Data extracts below:
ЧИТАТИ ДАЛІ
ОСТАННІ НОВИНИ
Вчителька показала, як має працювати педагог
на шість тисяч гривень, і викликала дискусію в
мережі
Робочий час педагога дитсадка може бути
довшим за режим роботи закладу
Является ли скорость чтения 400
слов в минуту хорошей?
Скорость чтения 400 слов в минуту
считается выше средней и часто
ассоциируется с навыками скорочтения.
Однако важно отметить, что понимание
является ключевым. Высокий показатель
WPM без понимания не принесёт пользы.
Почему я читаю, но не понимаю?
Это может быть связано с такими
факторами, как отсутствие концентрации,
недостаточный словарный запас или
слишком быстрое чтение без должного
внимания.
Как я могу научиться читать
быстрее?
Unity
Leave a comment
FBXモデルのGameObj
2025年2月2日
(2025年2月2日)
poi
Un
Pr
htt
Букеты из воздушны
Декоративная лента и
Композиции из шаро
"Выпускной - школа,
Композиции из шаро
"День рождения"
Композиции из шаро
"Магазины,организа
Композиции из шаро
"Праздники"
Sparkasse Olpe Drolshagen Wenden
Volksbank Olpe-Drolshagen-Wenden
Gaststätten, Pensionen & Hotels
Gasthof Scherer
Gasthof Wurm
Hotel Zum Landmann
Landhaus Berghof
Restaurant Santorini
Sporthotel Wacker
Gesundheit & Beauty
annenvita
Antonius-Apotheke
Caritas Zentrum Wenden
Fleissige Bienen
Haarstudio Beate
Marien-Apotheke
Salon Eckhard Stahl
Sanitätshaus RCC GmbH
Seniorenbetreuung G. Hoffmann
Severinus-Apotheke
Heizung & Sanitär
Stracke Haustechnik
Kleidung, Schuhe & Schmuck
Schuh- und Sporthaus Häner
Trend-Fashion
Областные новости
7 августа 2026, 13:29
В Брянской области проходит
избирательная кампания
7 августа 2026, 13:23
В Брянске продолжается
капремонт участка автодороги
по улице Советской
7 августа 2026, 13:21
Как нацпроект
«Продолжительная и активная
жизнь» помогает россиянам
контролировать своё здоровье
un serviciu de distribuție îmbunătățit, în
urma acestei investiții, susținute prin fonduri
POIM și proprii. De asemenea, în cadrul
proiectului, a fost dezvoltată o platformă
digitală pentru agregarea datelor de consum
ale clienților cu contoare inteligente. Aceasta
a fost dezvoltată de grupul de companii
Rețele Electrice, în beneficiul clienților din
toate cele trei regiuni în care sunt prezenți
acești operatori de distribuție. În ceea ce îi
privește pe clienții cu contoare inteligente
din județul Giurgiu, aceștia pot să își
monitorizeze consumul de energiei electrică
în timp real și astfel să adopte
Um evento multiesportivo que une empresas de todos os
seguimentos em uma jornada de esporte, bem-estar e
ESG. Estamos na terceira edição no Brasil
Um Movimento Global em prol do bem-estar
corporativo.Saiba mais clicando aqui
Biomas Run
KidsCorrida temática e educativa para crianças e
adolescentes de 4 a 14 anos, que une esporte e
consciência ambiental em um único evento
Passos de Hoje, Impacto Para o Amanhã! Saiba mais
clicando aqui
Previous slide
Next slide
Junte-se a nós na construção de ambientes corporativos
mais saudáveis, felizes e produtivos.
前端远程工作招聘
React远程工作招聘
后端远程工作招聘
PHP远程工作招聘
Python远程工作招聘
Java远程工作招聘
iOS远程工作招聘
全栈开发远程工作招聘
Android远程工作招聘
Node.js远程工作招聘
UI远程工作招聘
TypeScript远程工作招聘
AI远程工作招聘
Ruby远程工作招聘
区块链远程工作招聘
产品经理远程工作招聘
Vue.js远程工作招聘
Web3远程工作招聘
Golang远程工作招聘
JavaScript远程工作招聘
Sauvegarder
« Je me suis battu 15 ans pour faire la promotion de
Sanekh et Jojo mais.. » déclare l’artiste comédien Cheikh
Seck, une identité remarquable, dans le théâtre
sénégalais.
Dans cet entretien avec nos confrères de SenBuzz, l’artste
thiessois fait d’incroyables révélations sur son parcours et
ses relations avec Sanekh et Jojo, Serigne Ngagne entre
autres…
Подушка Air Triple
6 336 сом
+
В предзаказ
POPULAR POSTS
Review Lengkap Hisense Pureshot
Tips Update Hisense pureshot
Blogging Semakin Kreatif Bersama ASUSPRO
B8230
End of Data extracts.
§ **Problem to work on**:
Copy the stretch of the records above that runs from the line with "довшим за режим роботи закладу" through the line with "недостаточный словарный запас или". Both end lines belong in the copy, and nothing else does.

§ **Solution for this problem**:
довшим за режим роботи закладу
Является ли скорость чтения 400
слов в минуту хорошей?
Скорость чтения 400 слов в минуту
считается выше средней и часто
ассоциируется с навыками скорочтения.
Однако важно отметить, что понимание
является ключевым. Высокий показатель
WPM без понимания не принесёт пользы.
Почему я читаю, но не понимаю?
Это может быть связано с такими
факторами, как отсутствие концентрации,
недостаточный словарный запас или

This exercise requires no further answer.